Anger hardened her. “And what has the god bid you?”
“To draw you to his Mountain.”
The wind tore past her, sending a cascade of pebbles skittering down the cliff. “He orchestrated all of this, didn’t he. The deal I made. Niren’s death. Ileem—Ileem’s betrayal.”
She felt, rather than saw, Rudion’s smile. “Do you want to know what became of your prince?”
She bit her lip so hard she tasted blood and didn’t answer.
“He’s dead. Does that please you?”
Her traitorous heart wrenched and she wheeled on the spirit. “Why are you here? I’m doing what you want. I’m going to the Mountain. Leave me—I have no use for shadows.”
Rudion lifted his hand and traced her cheek with one taloned finger. It bit into her skin. “I can take you to the god. I can bear you to the Mountain. Tonight. You need wait no longer to avenge yourself on him.” His wings rustled in the wind. His sword gleamed white.
“I’m not goinganywherewith you,” she spat.
He hissed, showing his teeth, jagged and broken. “You will be sorry. You are the only one Tuer needs. I will not ask so politely again.”
She took a breath and he was gone, nothing but the wind and the stars and her two sleeping companions with her on the mountain.
She woke to blinding sunlight pouring over the peaks, uncertain if her encounter with Rudion had been a dream. Morin and Tainir were already up, busy breaking camp, and Eda crawled hurriedly from her bedroll. Despite the sun, it was freezing.
On the edge of the cliff, where she had stood last night, rested a single black feather. She shuddered. “We should go,” she told Morin. “As quick as we can.”
He caught her apprehension and nodded, calling the ayrrah down from their trees. He showed Eda how to saddle Filah, which was not very different from saddling a horse, and she was surprised when he told her he’d made the saddle himself.
“Is there anything you don’t know how to do?”
“Rule an Empire—but I suppose that makes two of us.”
She scowled and punched his arm, belatedly realizing he was teasing her. Her cheeks warmed.
He rubbed his arm and laughed. “I suppose I had that coming.”
Minutes later, the other ayrrah saddled, they all launched into the air.
They flew into the wind that tasted like lightning, like freedom, but fear bit at Eda in a way it hadn’t yesterday. She couldn’t stop looking over her shoulder.
Behind them, the horizon glinted dark, and sometimes Eda thought she saw black wings and a fiery crown. But it must have been a trick of the light—every time she blinked, it was gone.
Tainir sang as they flew, her fingers busy hand-knitting something from a skein of bright blue yarn. Morin pulled parchment and charcoal from his pack, and somehow had the coordination to sketch the landscape below, unconcerned with the plummeting drop.
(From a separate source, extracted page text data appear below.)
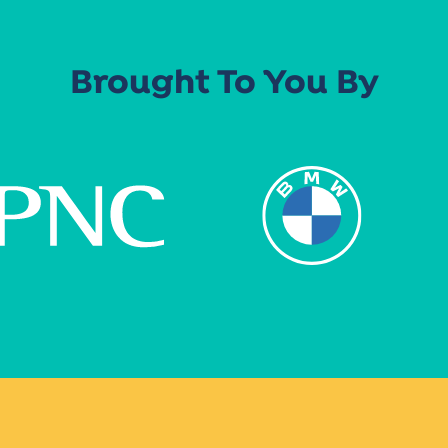
Brought To You By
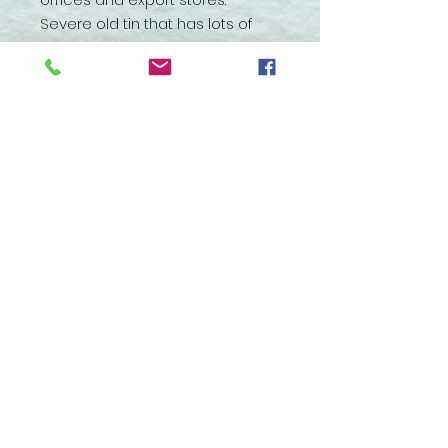
Severe old tin that has lots of
patina with the paper label
crumbling in many areas.
Embossed lettering on the top
and the bottom. It has been in
this condition with me for at
least 10 years. With gentle
handling it will stay as it is.
3960 Huron Street, North Branch,
Michigan 48461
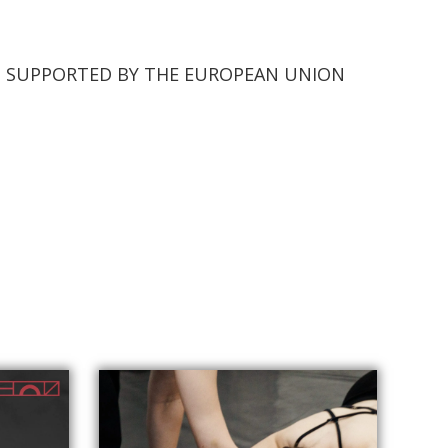
TS SUPPORTED BY THE EUROPEAN UNION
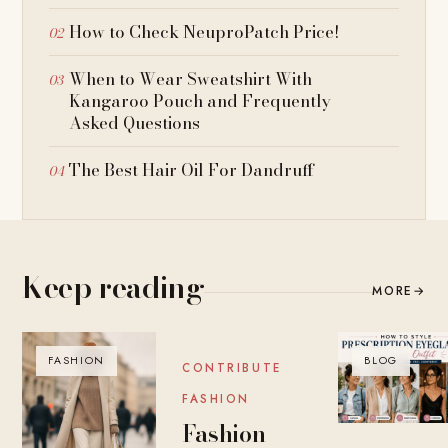
How to Check NeuproPatch Price!
When to Wear Sweatshirt With
Kangaroo Pouch and Frequently
Asked Questions
The Best Hair Oil For Dandruff
Keep reading
MORE
→
FASHION
BLOG
BLOG
CONTRIBUTE
FASHION
Fashion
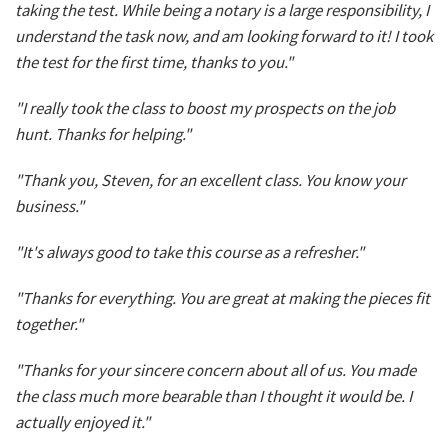
taking the test. While being a notary is a large responsibility, I
understand the task now, and am looking forward to it! I took
the test for the first time, thanks to you."
"I really took the class to boost my prospects on the job
hunt. Thanks for helping."
"Thank you, Steven, for an excellent class. You know your
business."
"It's always good to take this course as a refresher."
"Thanks for everything. You are great at making the pieces fit
together."
"Thanks for your sincere concern about all of us. You made
the class much more bearable than I thought it would be. I
actually enjoyed it."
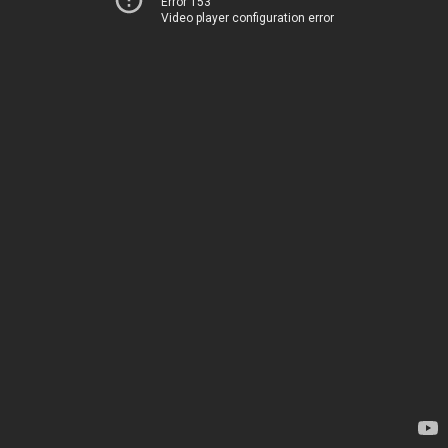
Error 153
Video player configuration error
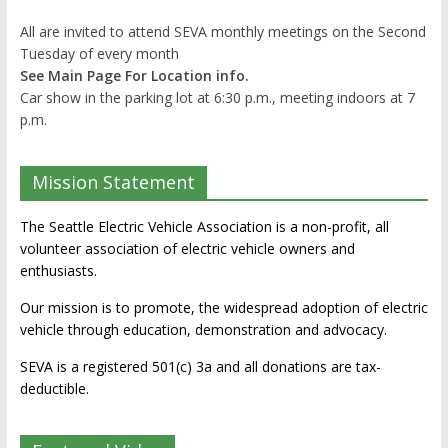
All are invited to attend SEVA monthly meetings on the Second
Tuesday of every month
See Main Page For Location info.
Car show in the parking lot at 6:30 p.m., meeting indoors at 7
p.m.
Mission Statement
The Seattle Electric Vehicle Association is a non-profit, all
volunteer association of electric vehicle owners and
enthusiasts.
Our mission is to promote, the widespread adoption of electric
vehicle through education, demonstration and advocacy.
SEVA is a registered 501(c) 3a and all donations are tax-
deductible.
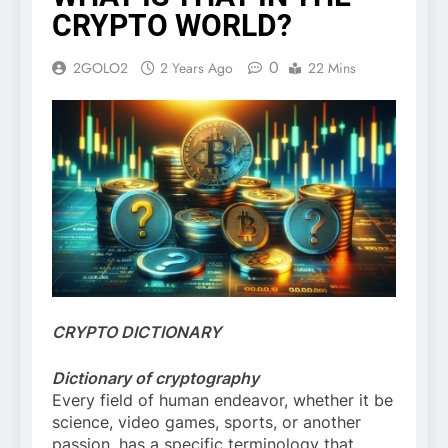
CRYPTO WORLD?
0
2GOLO2
2 Years Ago
22 Mins
CRYPTO DICTIONARY
Dictionary of cryptography
Every field of human endeavor, whether it be
science, video games, sports, or another
passion, has a specific terminology that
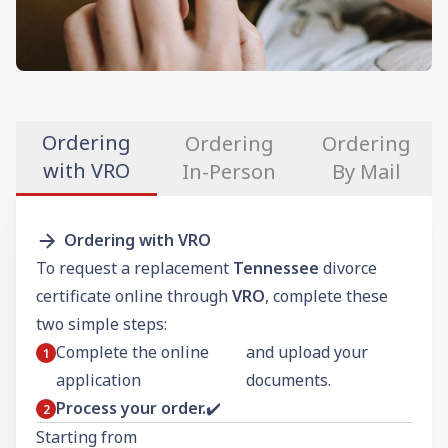
Ordering
Ordering
Ordering
with VRO
In-Person
By Mail
Ordering with VRO
To request a replacement
Tennessee
divorce
certificate online through
VRO
, complete these
two simple steps:
Complete the online
and upload your
application
documents.
Process your order.
✔️
Starting from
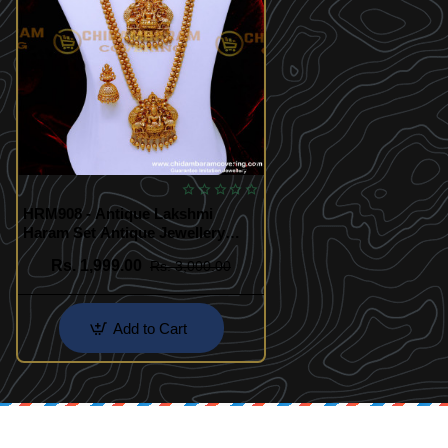
HRM908 - Antique Lakshmi
Haram Set Antique Jewellery
Online Shopping
Rs. 1,999.00
Rs. 3,000.00
Add to Cart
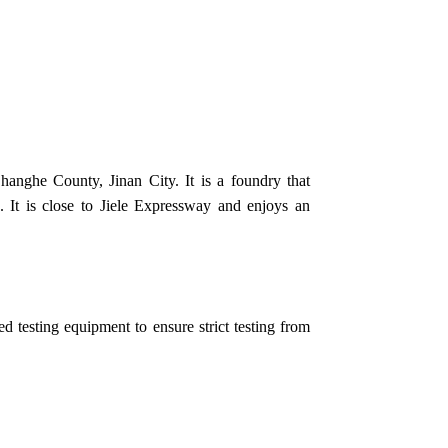
anghe County, Jinan City. It is a foundry that
 It is close to Jiele Expressway and enjoys an
 testing equipment to ensure strict testing from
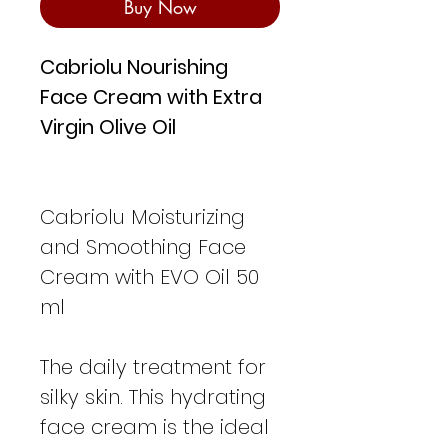
Buy Now
Cabriolu Nourishing
Face Cream with Extra
Virgin Olive Oil
Cabriolu Moisturizing
and Smoothing Face
Cream with EVO Oil 50
ml
The daily treatment for
silky skin. This hydrating
face cream is the ideal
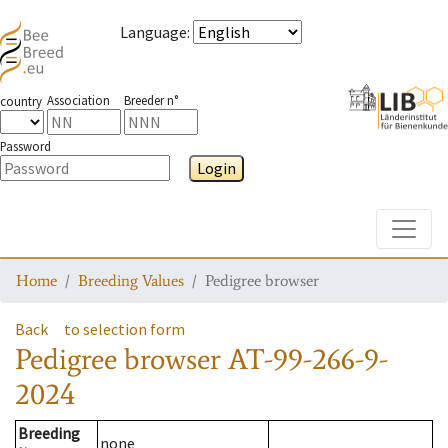
Language
:
Association
Breeder n°
country
Password
Login
Toggle
Home
Breeding Values
Pedigree browser
Back
to selection form
Pedigree browser
AT-99-266-9-
2024
Breeding
none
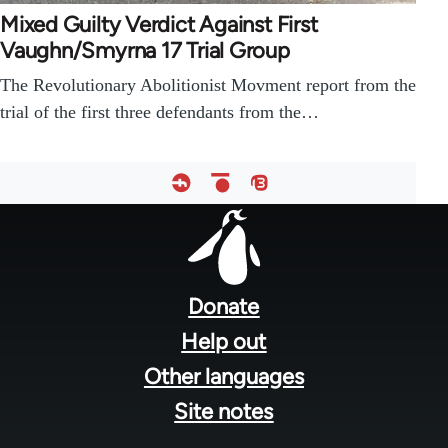
Mixed Guilty Verdict Against First
Vaughn/Smyrna 17 Trial Group
The Revolutionary Abolitionist Movment report from the
trial of the first three defendants from the…
Footer
menu
Donate
Help out
Other languages
Site notes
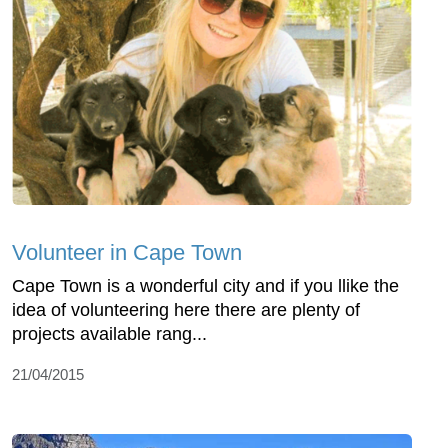
Volunteer in Cape Town
Cape Town is a wonderful city and if you llike the
idea of volunteering here there are plenty of
projects available rang...
21/04/2015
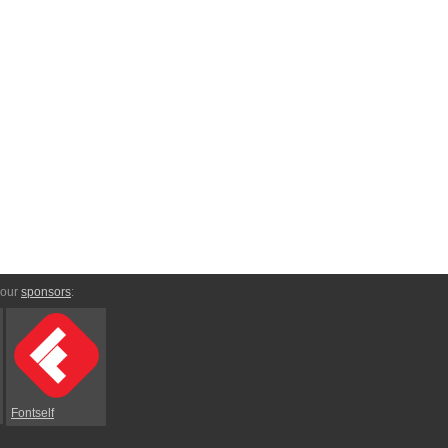
 our
sponsors
:
Fontself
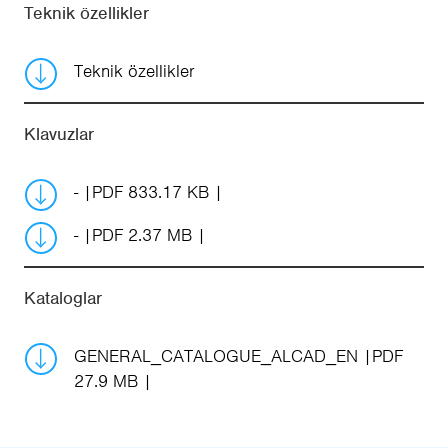
Teknik özellikler
Teknik özellikler
Klavuzlar
-
PDF 833.17 KB
-
PDF 2.37 MB
Kataloglar
GENERAL_CATALOGUE_ALCAD_EN
PDF
27.9 MB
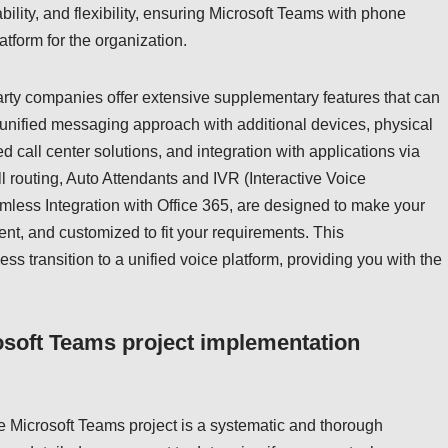
bility, and flexibility, ensuring Microsoft Teams with phone
tform for the organization.
party companies offer extensive supplementary features that can
 unified messaging approach with additional devices, physical
call center solutions, and integration with applications via
l routing, Auto Attendants and IVR (Interactive Voice
less Integration with Office 365, are designed to make your
nt, and customized to fit your requirements. This
s transition to a unified voice platform, providing you with the
osoft Teams project implementation
e Microsoft Teams project is a systematic and thorough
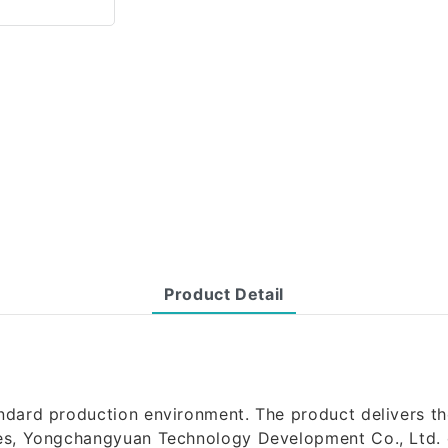
Product Detail
ndard production environment. The product delivers th
ies, Yongchangyuan Technology Development Co., Ltd. c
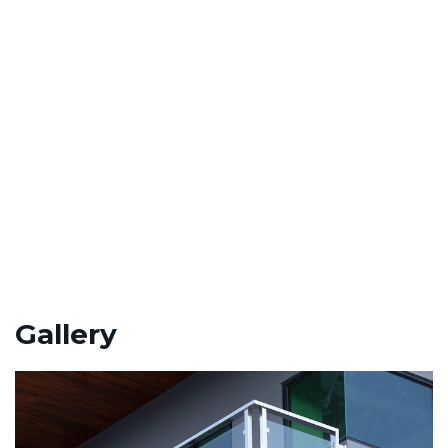
.”
Gallery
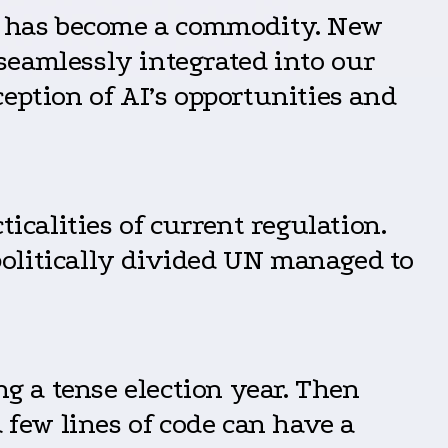
 AI has become a commodity. New
seamlessly integrated into our
eption of AI’s opportunities and
icalities of current regulation.
politically divided UN managed to
ng a tense election year. Then
few lines of code can have a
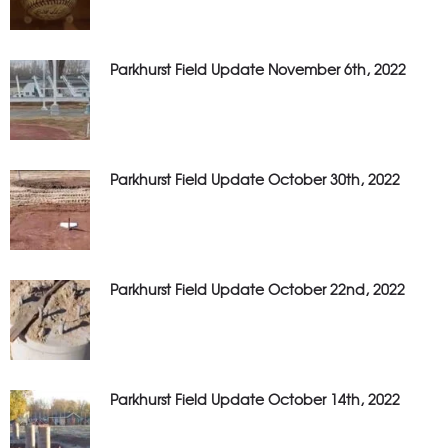
Parkhurst Field Update November 6th, 2022
Parkhurst Field Update October 30th, 2022
Parkhurst Field Update October 22nd, 2022
Parkhurst Field Update October 14th, 2022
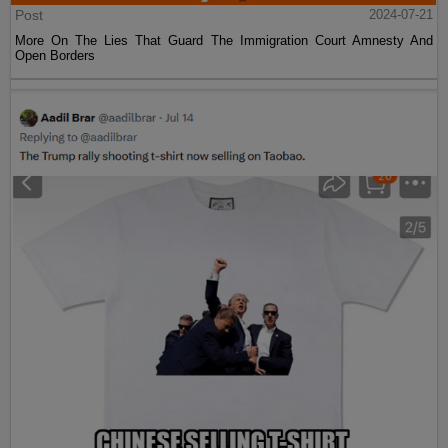
Post
2024-07-21
More On The Lies That Guard The Immigration Court Amnesty And
Open Borders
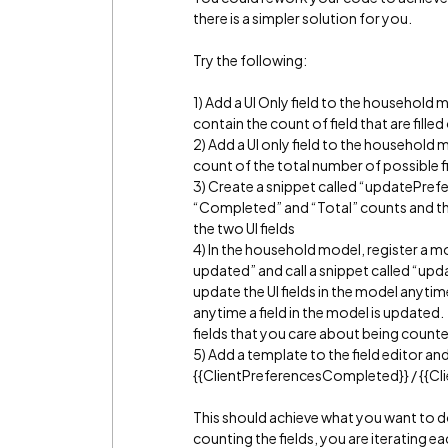
there is a simpler solution for you.
Try the following:
1) Add a UI Only field to the household
contain the count of field that are filled
2) Add a UI only field to the household 
count of the total number of possible f
3) Create a snippet called “updatePrefe
“Completed” and “Total” counts and t
the two UI fields
4) In the household model, register a m
updated” and call a snippet called “upda
update the UI fields in the model anytim
anytime a field in the model is updated.
fields that you care about being count
5) Add a template to the field editor an
{{ClientPreferencesCompleted}} / {{Cl
This should achieve what you want to do
counting the fields, you are iterating ea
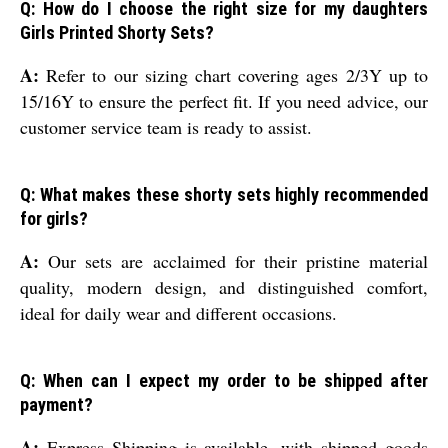
Q: How do I choose the right size for my daughters
Girls Printed Shorty Sets?
A:
Refer to our sizing chart covering ages 2/3Y up to
15/16Y to ensure the perfect fit. If you need advice, our
customer service team is ready to assist.
Q: What makes these shorty sets highly recommended
for girls?
A:
Our sets are acclaimed for their pristine material
quality, modern design, and distinguished comfort,
ideal for daily wear and different occasions.
Q: When can I expect my order to be shipped after
payment?
A:
Express Shipping is available, with shipped goods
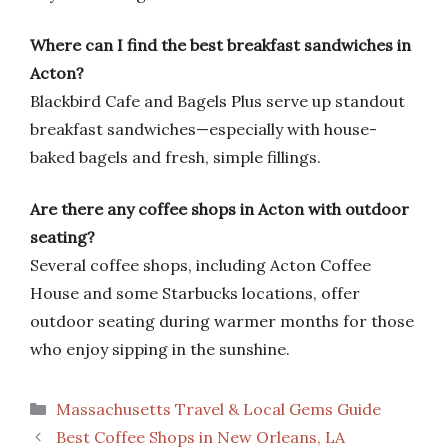
Where can I find the best breakfast sandwiches in
Acton?
Blackbird Cafe and Bagels Plus serve up standout
breakfast sandwiches—especially with house-
baked bagels and fresh, simple fillings.
Are there any coffee shops in Acton with outdoor
seating?
Several coffee shops, including Acton Coffee
House and some Starbucks locations, offer
outdoor seating during warmer months for those
who enjoy sipping in the sunshine.
Categories
Massachusetts Travel & Local Gems Guide
Best Coffee Shops in New Orleans, LA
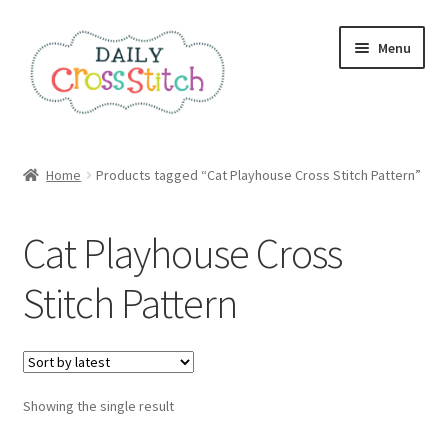
Skip
Skip
Menu
to
to
navigation
content
Home
Home
Products tagged “Cat Playhouse Cross Stitch Pattern”
100 Cross Stitch Charts for Beginners – Book
Cat Playhouse Cross
Affiliate Dashboard
Stitch Pattern
All Cross Stitch One Dollar
Books
Showing the single result
Cancel Subscription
The ayrrah set them down in a high meadow a little before noon and flew off to hunt. Tainir left to do some hunting of her own, which surprised Eda, considering the face she’d made last night at the mention of it.
But Morin just smiled, shaking his head. “She’s prouder of her hunting ability than you would think.”
The two of them built a fire, or rather Morin did after Eda awkwardly told him she didn’t know how. He didn’t tease her about this, just explained everything as he was doing it, and assured her she’d be an expert in no time.
With the fire lit, there was nothing else to do besides wait for Tainir. Morin sprawled on his back in the grass and stared up at the sky. Eda watched him, unsure why she felt so uncomfortable being alone with him. Her glance flitted often to the patch of darkness on the horizon, her skin crawling at the memory of Rudion’s words.
“What is it like, to talk with the ayrrah?”
“It’s like talking to the wind and having it listen.”
“What do they say to you?”
Morin rolled onto his side and propped himself up on one elbow so he could look at her. “Nothing in words. It’s more like … images. Emotions. Sometimes flashes of color.”